En 1966, la Cour suprême de la Saskatchewan a rendu une décision dans le cadre de l’appel de Johnston concernant la clause relative aux médicaments qui précisait que cette clause « n’accorde pas aux Indiens un droit absolu d’utiliser et de profiter du ‘buffet à médicaments’, mais que les droits accordés le sont à la discrétion de l’agent des Indiens », une décision contraire à celle rendue dans l’affaire Dreaver c. le Roi, et qui ne fait aucunement mention des principes de l’autodétermination (R. v. Johnston, 1966). Cette décision établit plutôt la position d’autorité du gouvernement fédéral pour déterminer la légitimité des besoins en soins de santé des Premières Nations et l’admissibilité à recevoir des services. L’appel de Johnston a suscité un débat polarisant en raison de l’étroitesse de son approche. Les communautés autochtones et les signataires des traités estiment que la clause relative aux médicaments reflète le droit à la santé et au mieux-être contenu dans le traité15 issu de toutes les promesses verbales et écrites énoncées à l’époque des négociations (Craft & Lebihan, 2021; Lavoie et al., 2016b). Pendant ce temps, le gouvernement fédéral dépeint dans une large mesure son rôle à l’égard de la santé des Autochtones comme un geste de bonne volonté et une question politique, sans correspondance avec les droits des Autochtones ou des traités tels qu’ils sont protégés par la Constitution (Boyer, 2014; Lavoie et al., 2016b).

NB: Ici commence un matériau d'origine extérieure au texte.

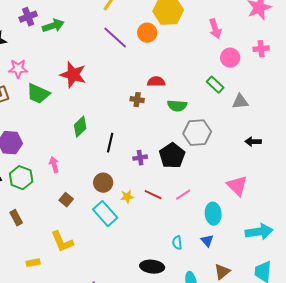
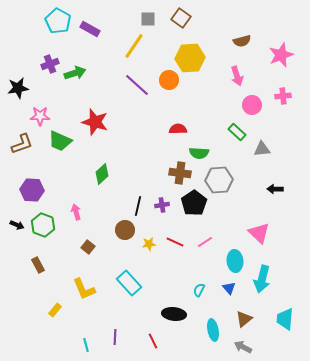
brown cross: (137, 100) -> (180, 173), moved, size x1.5
black line: (110, 143) -> (138, 206), moved
cyan rectangle: (105, 214) -> (129, 283), moved
cyan arrow: (259, 232) -> (262, 279), moved, turned 112
cyan semicircle: (177, 243) -> (199, 290), turned 32
yellow rectangle: (33, 263) -> (55, 310), turned -40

D’autres interprétations juridiques ont permis de rétablir la perspective plus large du Traité no 6 et son application aux soins de santé. Il s’agit de Saanichton Marina Ltd. c. Claxton, en Colombie-Britannique (1989), de la Nation crie Wuskwi Sipihk c. le Canada (1999) et de Health Sciences Association of Alberta c. Siksika Health Services, en Alberta (2017). Cette dernière affaire, Health Sciences Association of Alberta c. Siksika Health Services, a permis de confirmer que les dispositions en vertu de la clause relative aux médicaments sont souples et favorables aux peuples et aux communautés autochtones et estime que la décision dans l’affaire R. c. Johnston (1966) constitue une « interprétation littérale et restrictive de la clause relative aux médicaments » (Health Sciences Association of Alberta v. Siksika Health Services, 2017).
Encore aujourd’hui, la clause relative aux médicaments continue d’influencer la prestation des soins sur le territoire visé par le Traité no 6, et ce, de nombreuses façons. En mars 2020, par exemple, les nations cries de Samson et d’Ermineskin, la tribu Louis Bull et la Première Nation Montana de Maskwacis ont déclaré
15 Pour plus de détails sur les droits issus des traités en matière de santé ou sur les autres traités numérotés et leur pertinence pour la santé des Autochtones, veuillez consulter Craft & Lebihan (2021).